With all the advances in smart phones, what are the possibilities for smart planes? What is happening in one is going to drive changes in the other, Colin Mahoney believes. In a presentation to the 2014 Canadian Aerospace Summit in Ottawa, the senior vice president of international and service solutions for Rockwell Collins shared some thoughts on e-enabling aviation and what that could mean for flight deck innovation and information management. He spoke with Vanguard about how those changes might play out.
You spoke about the need to get the human-machine interface (HMI) right. What’s the challenge?

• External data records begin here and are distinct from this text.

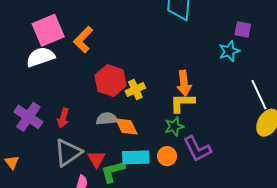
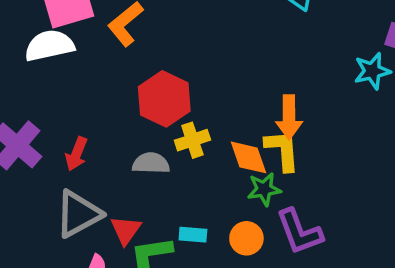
yellow cross: (135, 89) -> (192, 140), moved
yellow L-shape: (182, 103) -> (282, 150), turned 80
orange diamond: (126, 127) -> (248, 157), moved
cyan rectangle: (136, 157) -> (193, 235), size x0.6

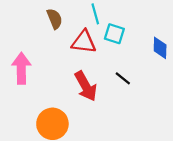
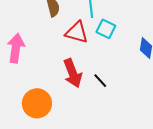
black line: (123, 78) -> (100, 81), moved

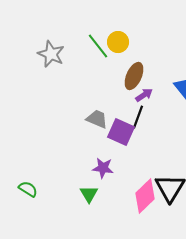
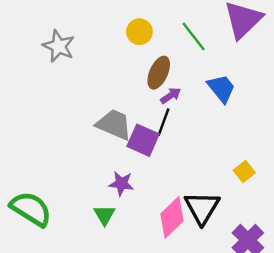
green line: (98, 46) -> (194, 36), moved
gray trapezoid: (97, 119) -> (114, 124), size x1.4
green semicircle: (28, 189) -> (31, 209), size x1.8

As you become used to simplicity in your interaction with everything – cars, personal devices – that drives an expectation you have for everything else. If you are a pilot, you are enamoured with flight decks that are simple and intuitive. So we are focused on making sure we do that by the way we structure the flight deck operating philosophy. I referenced things like touch screens, head up guidance: if you expand that to a military application with advanced capabilities such as an F-35 helmet-mounted display system where anything that a pilot needs to know or see is in his sphere of view, that is the highest pinnacle of situational awareness. And even though it is a complex machine, it is as easy to fly as it possibly can be using those technologies.
Our philosophy is always to keep your eyes up and out of the flight deck, and one of the ways to do that is to make sure what you are looking at is in the field of view, or at the very least within the major display. The last thing you want to be is fumbling down in the console, even in the touch screen environment.
Is the goal then voice interaction?
Voice has always been something everybody has focused on. But we have to make sure of its robustness before we start thinking about entering it into service. The last thing you want is make something more onerous from a human-machine interface standpoint ¬– I can talked to it but now I have to switch three buttons to validate that it heard me correctly. That is a problem, though with the level of software capability, that problem is diminishing. The next challenge is getting the regulators onboard. But voice is definitely coming and it will, as it has with our home devices, make flying aeroplanes easier.
Within that spectrum of interaction – digital cockpits, touch screen, big glass, heads up displays and voice – what’s the next step?
It is going to be platform dependent. With touch screens, obviously you have to be able to reach them. We are close to a retrofit certification on our King Air with a touch screen version of our fusion flight deck and our pilots have been instrumental in making that very user friendly. If you are flying in turbulence, which bits of the screen can you touch? Resolving some of those HMI challenges will be really exciting in a turbo prop airplane. That will be the next phase of the journey.
The military is already looking at every aircraft as a node on a network, but you are suggesting there is additional data that needs to be extracted.
They need to be a node on a network in a battle scenario but there is also data on those airplanes that we need to find a way to extract and use in an efficient way as well. Why is a fleet of C-130s any different to a fleet of Air Canada CRJs in terms of maintenance and operating them efficiently? Obviously there is some older equipment so it involves retrofits – you have to bring it up to a level to be able extract that data.
We haven’t got a bottomless pit of fuel so can you fly more effectively, particularly around storms, for example? With our threat track radar, where you look out the window and see a storm but the system tells you it is okay to fly through that storm, historically I would have had to divert, land, refuel and go around it. Now I fly through, passengers are on time and I didn’t burn the fuel. That is happening all over the world. So it is not just about maintenance costs, it’s about flying the planes efficiently.
Do we fully understand the possibilities with our data, particularly militaries?
I don’t think so but then I wouldn’t blame the military for that – I don’t think the commercial guys do either. If you have a 787, you can do a lot with it. In all likelihood we are going to learn together as to how much that is. We’ve all got a lot of learning to do, but it will snowball once somebody understand how to harness that data and turn it into information, which is the key. Then good things happen and everybody is going to want to have access to that.
Ultimately this becomes a discussion about autonomy. Are we becoming more comfortable with that?
That’s always an interesting discussion. We are ways away from that, not because it couldn’t be done, but because of the acceptability. Are you going to get on an airplane flying from Ottawa to London knowing there is nobody on board flying it? In industry we know that is doable, in a safe way, but I’d like somebody to be there to oversee emergency situations. Will we go to single pilot? That’s probably the next step. I think the telling thing is going to be to track the auto industry.